Das Management muss stimmen, hier gibt es immer was zu tun. Klar, dass alle paar Minuten das Handy klingelt und das Gespräch unterbrochen werden muss – doch das hat natürlich immer einen guten Grund: Ob es um Materialbeschaffung geht, um einen neuen Auftrag oder um eine Nachfrage eines Mitarbeiters: Schnelle Entscheidungen sind den ganzen Tag über gefragt. Der Firmenchef hat eine vielfältige Rolle: Tagsüber betreut er (unter anderem) die Kunden und sucht seine Baustellen auf, bis spätabends sitzt er dann häufig noch am Schreibtisch. „Für mich ist es wirklich wichtig, über Tag zu schauen, ob alles funktioniert. Außerdem ist es gut, Präsenz zu zeigen. Gerade auf der Insel ist guter Kundenkontakt ungeheuer wichtig“, sagt Eberhardt. Apropos Präsenz: Es ist fast schon eine Art Markenzeichen, dass er zu seinen beruflichen Terminen auf der Insel bei Wind und Wetter mit dem Fahrrad fährt. „Gesicht zeigen“, lautet das Motto. Von früher zu heute haben sich in der Dachdecker-Arbeit durchaus einige Dinge verändert. Das betrifft zwar weniger die Handwerkertechnik als solche, sondern vielmehr den Zeitdruck. „Man steht im Prinzip immer unter Strom, du willst ja schließlich den Kunden gerecht werden. Du musst laufen“, bringt Eberhardt den Arbeitsalltag 4.0 auf den Punkt. Das Gefühl, all diese Herausforderungen anzunehmen, habe sich während der Zeit auf der Meisterschule entwickelt. „Diese Zeit war sehr prägend, sie hat mir die Augen geöffnet und sehr deutlich aufgezeigt, welche Wege und Lösungen es gibt, um eine eigene Firma erfolgreich zu führen“, macht „Eberhardt, der Dachdecker“ klar. Und so sei es natürlich auch großartig gewesen zu merken, dass das alles nach der Betriebsgründung funktioniert und das Vertrauen der Kunden vorhanden war. 

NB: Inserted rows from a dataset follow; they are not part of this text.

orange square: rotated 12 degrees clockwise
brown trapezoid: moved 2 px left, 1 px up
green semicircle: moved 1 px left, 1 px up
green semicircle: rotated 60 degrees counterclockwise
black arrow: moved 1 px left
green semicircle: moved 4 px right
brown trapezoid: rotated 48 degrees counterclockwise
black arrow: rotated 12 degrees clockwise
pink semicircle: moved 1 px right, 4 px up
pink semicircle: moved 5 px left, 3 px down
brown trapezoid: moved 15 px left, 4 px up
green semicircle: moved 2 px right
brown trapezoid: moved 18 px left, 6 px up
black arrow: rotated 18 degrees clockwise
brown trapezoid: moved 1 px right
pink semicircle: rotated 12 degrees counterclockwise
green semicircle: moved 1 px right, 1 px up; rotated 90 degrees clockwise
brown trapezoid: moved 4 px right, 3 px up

Eberhardt: „Das war dann die Bestätigung für den Schritt in die Selbstständigkeit. Das hat mich sehr stolz gemacht.“ Von nennenswerten Malheuren ist der Norderneyer Dachdecker bei der nicht immer ganz ungefährlichen Arbeit zum Glück bis heute verschont geblieben. Dass er vor einigen Jahren durch eine Metallschere beinahe eine Fingerkuppe kürzer gewesen wäre, kann er im Nachhinein entspannt weglächeln. Klar ist ohnehin: Eberhardts Blick kennt nur eine Richtung, und die geht (wenn nicht gerade nach oben zum Dach) nach vorn. Denn er denkt langfristig. Ziel des Dachdeckermeisters ist es aktuell, seinen Betrieb zu erweitern und in dem Zuge auch eine größere Halle mit einer größeren Werkstatt zu nutzen, um selbst mehr Materialien vor Ort zu haben. Eberhardt: „Auch das Büro soll eine bessere Struktur bekommen, damit ich nicht jedes Wochenende ran muss.“ Ansonsten gelte es für ihn, das jetzige Niveau zu halten. Das heißt: höchste Qualität, einwandfreie Arbeit – und dadurch letztendlich zufriedene Kunden.

Um das hohe Level zu halten, gibt Eberhardt tagtäglich größtmöglichen Einsatz, er ist quasi „24/7“ mit Leib und Seele dabei. Sich über die wenige Freizeit zu beschweren – das käme Eberhardt nicht ansatzweise in den Sinn. Im Gegenteil: „Ich mache hier ja keine One-Man-Show“, sagt er und lobt viel lieber ein weiteres Mal den großen Teamgeist und die Motivation seiner Mitarbeiter. Denn  Eberhardt weiß aus eigener Erfahrung: Ohne sie wäre sein eigener Betrieb nicht mehr als nur ein schöner Traum über den Dächern der Insel.